Vor allem aber ist die Romantik des späten 18. und 19 Jahrhunderts ist als eine Gegenbewegung zur nüchtern und naturwissenschaftlich geprägten Aufklärung zu verstehen. In einer Zeit, in der alles durchleuchtet und erklärbar wurde und man die Dinge entmystifizierte und rational betrachtete, sehnten sich viele Menschen nach dem Undurchschaubaren, nach Mystik und Abenteuer. Also entdeckte man beispielsweise die Welt der heimischen Sagen und Volksmärchen für sich und romantisierte das Mittelalter, was in unserer heutigen Vorstellung noch immer dieser romantisch verklärten Vision entspricht. Vernunft, Rationalität und kühle Betrachtung waren passé, statt dessen standen große Gefühlsregungen, Leidenschaften und Sehnsüchte im Mittelpunkt.

Wanderer
Der Wanderer über dem Nebelmeer – Casper David Friedrichs

Da wir von einer mehr oder weniger bewussten Gegenbewegung (und somit ein Stück weit vielleicht auch von Realitätsflucht) sprechen, und in Anbetracht der allgegenwärtigen Ängste der Menschen vor einer bedrohlichen, unbekannten, und von Industrie dominierten Zukunft, sollte es nicht überraschen, dass die Romantik im Allgemeinen schon nicht sonderlich fröhlich war. (siehe etwa Goethes „Leiden des jungen Werthers„) Da wundert es nicht weiter, dass sich etwa in der deutschen literarischen Schauerromantik eine konkret düstere Ausprägung breit machte, in der Geistergeschichten rezipiert und geschrieben wurden und wo Melancholie, Tod, Verzweiflung und Wahnsinn oft im Mittelpunkt standen.

Beispielsweise wären hier E. T. A. Hoffmanns „Nachtstücke„, Gottfried August Bürgers „Lenore“ oder auch Goethes „Totentanz“ zu nennen, doch natürlich waren es nicht nur deutsche Autoren, die sich auf diesem Feld betätigten, und so waren es vor allem die Engländer, die dieses Sub-Genre vorantrieben und sich mit deutschen Autoren munter austauschten und hin und her inspirierten.

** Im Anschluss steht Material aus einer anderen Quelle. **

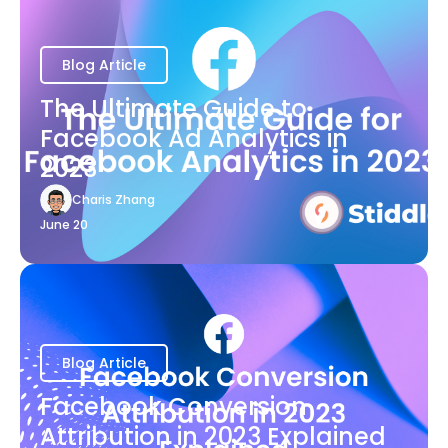
Blog Article
The Ultimate Guide to
Facebook Ad Analytics in
2023
Charis Zhang
June 20
Blog Article
Facebook Conversion
Attribution in 2023 Explained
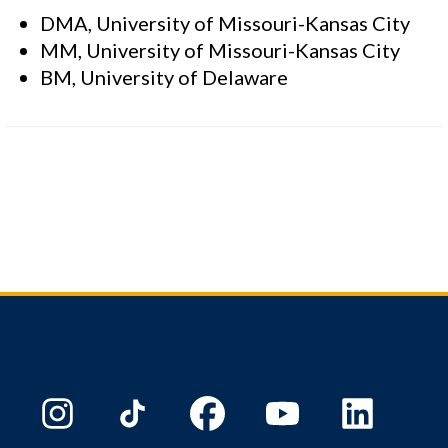
DMA, University of Missouri-Kansas City
MM, University of Missouri-Kansas City
BM, University of Delaware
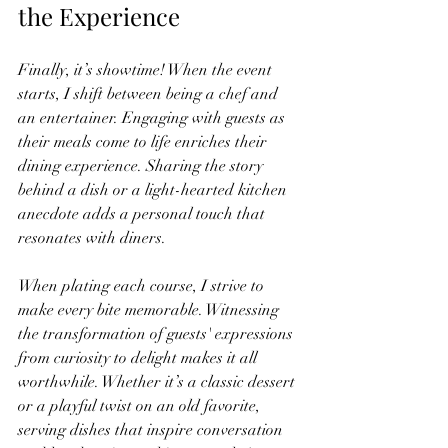
the Experience
Finally, it’s showtime! When the event 
starts, I shift between being a chef and 
an entertainer. Engaging with guests as 
their meals come to life enriches their 
dining experience. Sharing the story 
behind a dish or a light-hearted kitchen 
anecdote adds a personal touch that 
resonates with diners.
When plating each course, I strive to 
make every bite memorable. Witnessing 
the transformation of guests' expressions 
from curiosity to delight makes it all 
worthwhile. Whether it’s a classic dessert 
or a playful twist on an old favorite, 
serving dishes that inspire conversation 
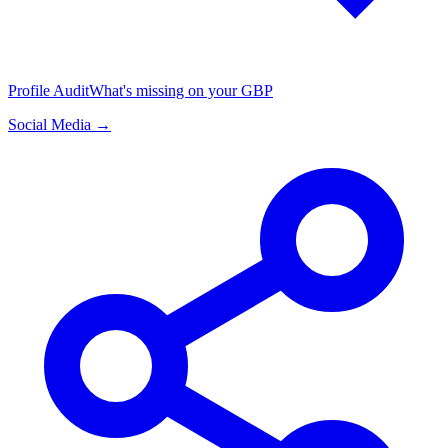
Profile Audit
What's missing on your GBP
Social Media →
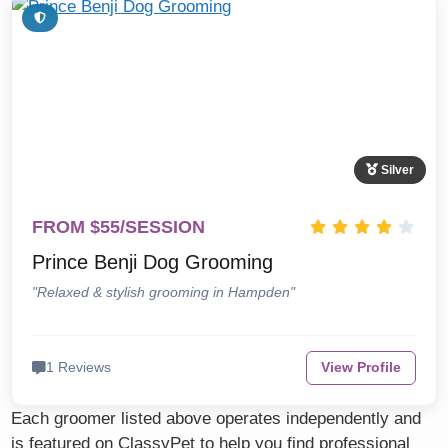
Silver
FROM $55/SESSION
Prince Benji Dog Grooming
"Relaxed & stylish grooming in Hampden"
1 Reviews
View Profile
Each groomer listed above operates independently and
is featured on ClassyPet to help you find professional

Romantik in der Architektur

Doch Literatur war natürlich nicht das einzige künstlerische Feld, in dem sich die Romantik manifestierte. Besonders in englischen Oberschichtkreisen kam es zu einem Revival der gotischen Architektur, und somit auch in diesem Bereich zu einer romantisierten Form dessen, was man sich unter dem Mittelalter vorstellte. Horace Walpole zum Beispiel, der mit seinem Roman „Das Schloss von Otranto“ Namen und Motive der Gothic-Kunst prägte, gründete eigens ein „Committee des (guten) Geschmacks“, dass ihn bei den Entscheidungen rund um das Umgestalten und Ausbauen seines berühmten Wohnsitzes Strawberry Hill in neugotischem Stil unterstützte, wobei Kathedralen ebenso Vorbild waren wie Grabmäler.

Andere gingen gar so weit und bauten sich gotische Ruinen und nachgemachte Friedhöfe in ihre Landschaftsgärten und schufen kleine Grotten, in denen als Einsiedler verkleidete Landstreicher hausten, die extra dafür bezahlt wurden.

Strawberry Hill. Ein schlossartiges Landhaus, das sich der Schriftsteller Horace Walpole in den Jahren 1749 bis 1776 an der Themse nahe Twickenham (London) erbauen ließ. Jonathan Cardy, Strawberry Hill House 04, CC BY-SA 4.0

Ebenso ist die Malerei der Romantik oft weniger geprägt von „romantischen“ Landschaftsbildern, sondern eher von düsteren, introspektiven Bildern von Bedrohung und Verzweiflung. Beispielsweise Francisco de Goyas Radierung „Der Schlaf der Vernunft gebiert Ungeheuer“ (siehe Titelbild) gehört einerseits zweifelsohne zu den bedeutendsten Werken der Romantik, wurde andererseits von Richard Davenport-Hines bezeichnet als „perhaps the most important single image for the historian of the gothic“ („das vielleicht wichtigste Bild für den Gothic-Historiker“).

Romantik in der Musik

Diese tendenziell düster-morbide Haltung macht sich auch kenntlich in der Bewertung von zeitgenössischer Musik. So gehen Beispielsweise bei der Kritik der Beethoven-Klaviersonate Nr. 14 (bzw. deren ersten, sehr langsamen und melancholischen Satzes) durch Kritiker der Romantik die Interpretationen drastisch auseinander:

Das Stück ist sehr schleppend und in (cis-)Moll geschrieben und inspirierte dadurch den Musikkritiker Ludwig Rellstab zu der bekannten Bezeichnung „Mondscheinsonate“, da er sich an eine romantische, nächtliche Bootsfahrt auf dem Vierwaldstätter See erinnert fühlte. Zeitgenosse und Kollege Wilhelm von Lenz dagegen hatte weit düsterere Assoziationen, als er sich vorstellte, Beethoven habe das Stück an der Totenbahre eines verstorbenen Freundes geschrieben und es handle sich um einen Trauermarsch. Solch unterschiedliche Assoziationen ein und desselben melancholischen Themas sprechen wohl für sich.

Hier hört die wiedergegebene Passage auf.